As embarcações desligam habitualmente para ocultar crimes, como a entrada em zonas proibidas, a realização de transbordos ilegais no mar e a utilização de explosivos para capturar grandes quantidades de peixe.
De acordo com a Financial Transparency Coalition (FTC), África perde anualmente cerca de 11,5 bilhões de dólares com a pesca ilegal, de longe o maior valor de qualquer região do mundo. A pesca ilegal, não declarada e não regulamentada (INN) dizima as unidades populacionais de peixe e ameaça os meios de subsistência dos cerca de 5,2 milhões de pessoas que trabalham na pesca artesanal no continente.
O flagelo é perpetrado sobretudo pela frota de pesca em águas longínquas (DWF) da China, o pior violador mundial da pesca INN.
A China pescou ilegalmente nas zonas económicas exclusivas (ZEE) de mais de 80 países com mais de 10 milhões de horas de pesca entre 2019 e 2021, de acordo com um novo relatório da Investigative Journalism Reportika (Ij-Reportika).
A frota da DWF da China começou a aventurar-se muito para além da sua própria ZEE depois de ter esgotado as suas próprias unidades populacionais de peixe. De acordo com o Índice de Pesca INN, mais de 60% das suas embarcações estão envolvidas na pesca INN em todo o mundo. A pesca ilegal também está ligada a outros crimes marítimos, como a pirataria, o tráfico de seres humanos e o contrabando de droga.
A ameaça da pesca INN é mais grave na África Ocidental. Considerada o epicentro mundial da pesca INN, a região perde cerca de 2,3 a 9,4 bilhões de dólares por ano para a pesca INN, de acordo com a FTC.
Cerca de 20% do peixe capturado ilegalmente em todo o mundo provém de águas próximas da Gâmbia, Guiné, Guiné-Bissau, Mauritânia, Senegal e Serra Leoa, segundo a Ij-Reportika.

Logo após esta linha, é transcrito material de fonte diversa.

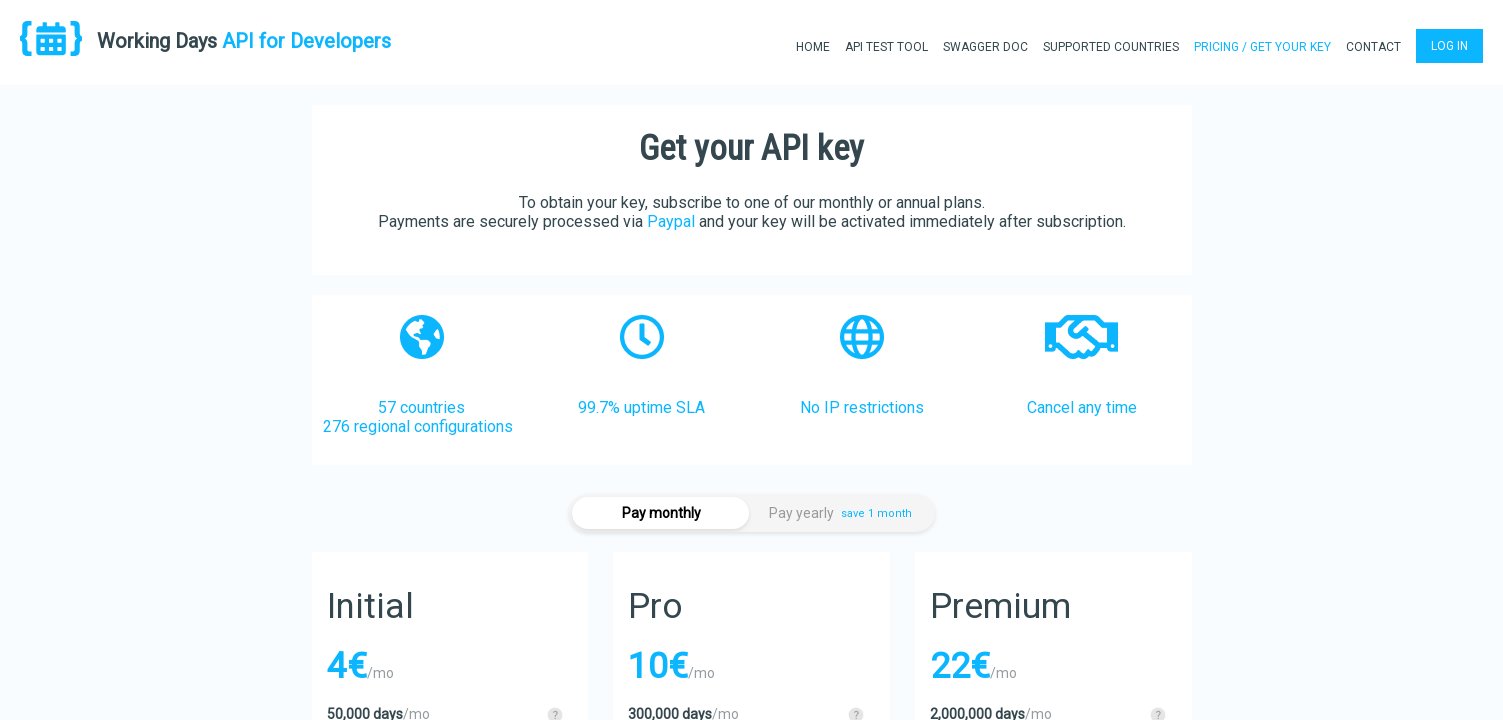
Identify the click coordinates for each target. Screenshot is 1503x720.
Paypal (671, 221)
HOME (813, 47)
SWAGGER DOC (985, 47)
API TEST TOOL (886, 47)
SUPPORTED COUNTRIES (1111, 47)
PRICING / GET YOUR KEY (1262, 47)
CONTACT (1373, 47)
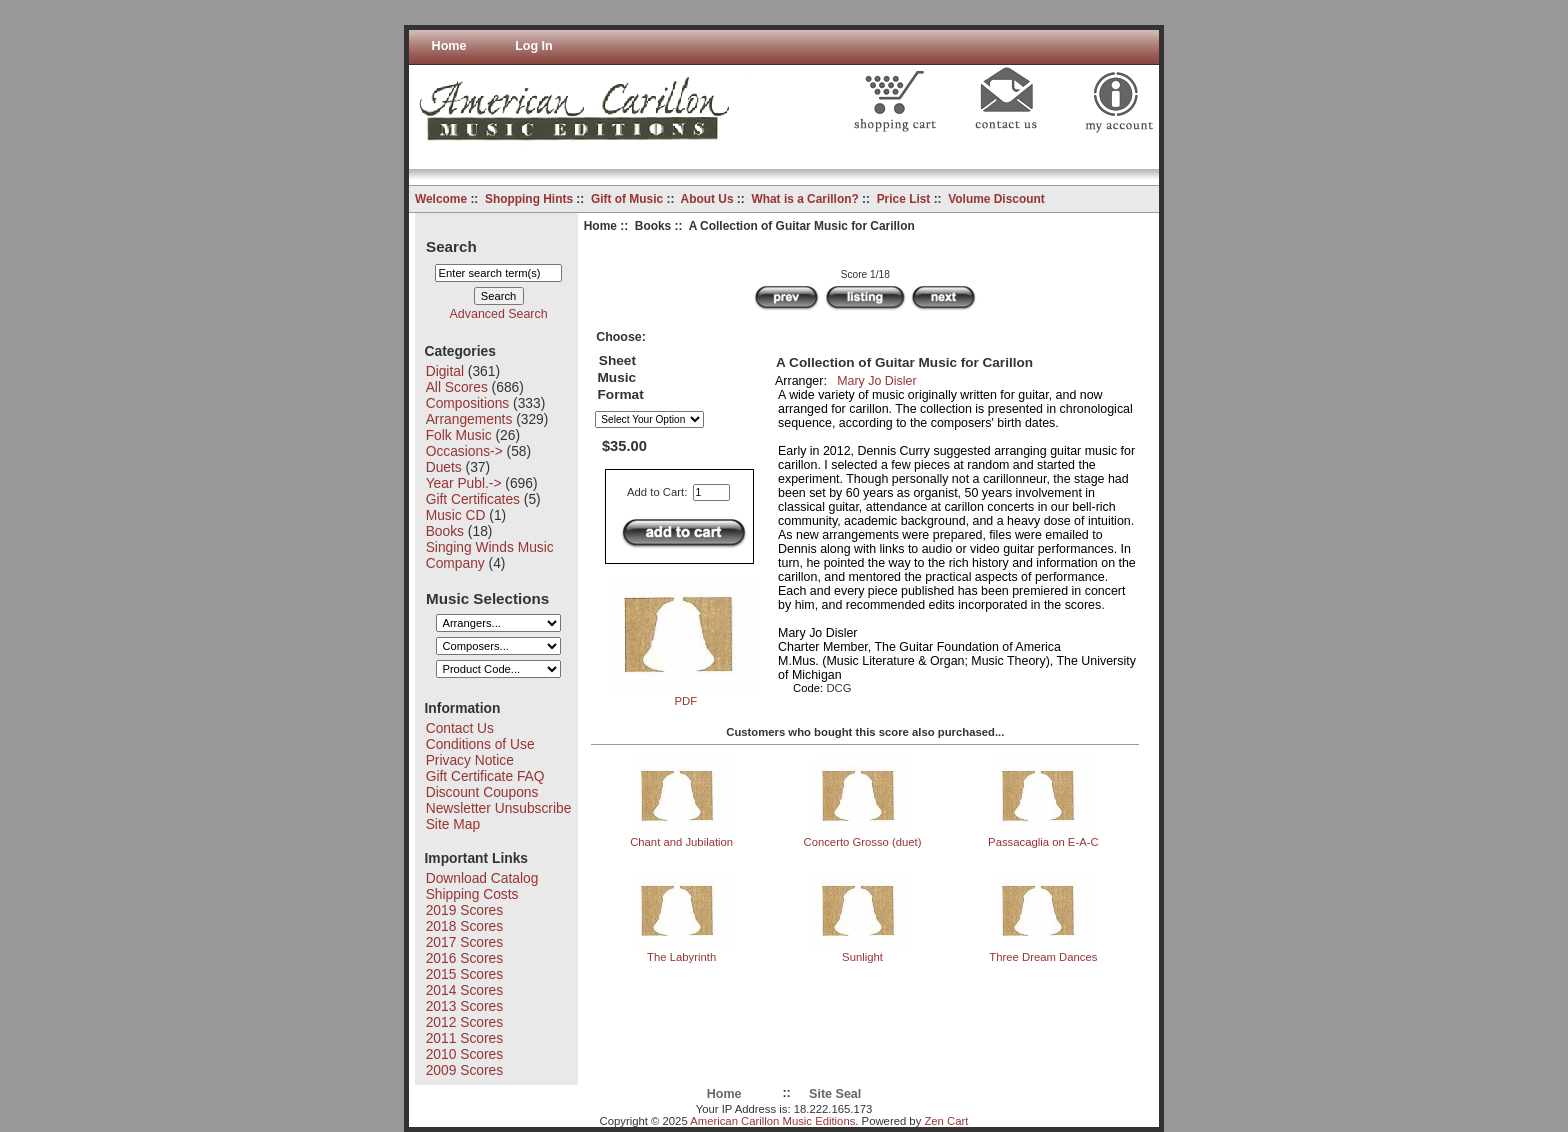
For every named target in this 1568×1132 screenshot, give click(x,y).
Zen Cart (946, 1121)
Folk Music (459, 435)
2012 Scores (464, 1022)
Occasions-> (464, 451)
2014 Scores (464, 990)
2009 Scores (464, 1070)
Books (653, 226)
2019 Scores (464, 910)
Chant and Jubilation (681, 842)
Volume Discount (996, 199)
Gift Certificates (473, 499)
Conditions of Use (480, 744)
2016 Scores (464, 958)
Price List (904, 199)
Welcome (441, 199)
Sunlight (862, 957)
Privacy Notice (470, 760)
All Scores (457, 387)
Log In (534, 46)
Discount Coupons (482, 792)
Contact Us (460, 728)
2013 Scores (464, 1006)
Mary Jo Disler (876, 381)
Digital (445, 371)
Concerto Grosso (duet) (862, 842)
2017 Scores (464, 942)
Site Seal (835, 1094)
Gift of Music (627, 199)
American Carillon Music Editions (772, 1121)
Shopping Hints (529, 199)
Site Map (453, 824)
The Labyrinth (681, 957)
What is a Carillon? (804, 199)
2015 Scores (464, 974)
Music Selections (487, 597)
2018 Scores (464, 926)
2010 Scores (464, 1054)
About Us (707, 199)
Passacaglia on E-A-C (1043, 842)
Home (449, 46)
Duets (444, 467)
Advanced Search (499, 314)
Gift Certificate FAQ (485, 776)
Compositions (468, 403)
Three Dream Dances (1043, 957)
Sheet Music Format (620, 377)
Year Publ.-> (464, 483)
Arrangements (469, 419)
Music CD (456, 515)
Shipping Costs (472, 894)
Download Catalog (482, 878)
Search (451, 245)
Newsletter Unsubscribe (499, 808)
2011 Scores (464, 1038)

No final de 2023, os países da África Ocidental começaram a criar uma rede conjunta para combater a pesca INN com a mesma cooperação subjacente que reduziu a pirataria no Golfo da Guiné. A ideia do esforço combinado, conhecido como “África Azul,” surgiu na primeira Cimeira das Forças Marítimas Africanas, realizada em Cabo Verde, em Março de 2023.
O objectivo é reforçar a capacidade de aplicação da lei marítima na região, melhorar o conhecimento do domínio marítimo, estabelecer um quadro jurídico para processar as violações da ZEE e estabelecer quadros interagências para ligar os países, de acordo com o Instituto Naval dos Estados Unidos, que está a ajudar a coordenar o esforço.
O relatório da Nature também revelou extensas áreas de pesca anteriormente não mapeadas no Norte de África, particularmente nas águas de Marrocos e da Tunísia. O relatório revelou também que 21% a 30% da actividade dos navios de transporte e energia não constam dos sistemas públicos de rastreio.
“Tínhamos a ideia de que estávamos a perder uma grande parte da actividade que ocorre no oceano, mas não sabíamos quanto,” Fernando Paolo, um dos principais autores do estudo e engenheiro de aprendizagem automática na Global Fishing Watch, disse à New Scientist. “E descobrimos que é muito mais do que imaginávamos.”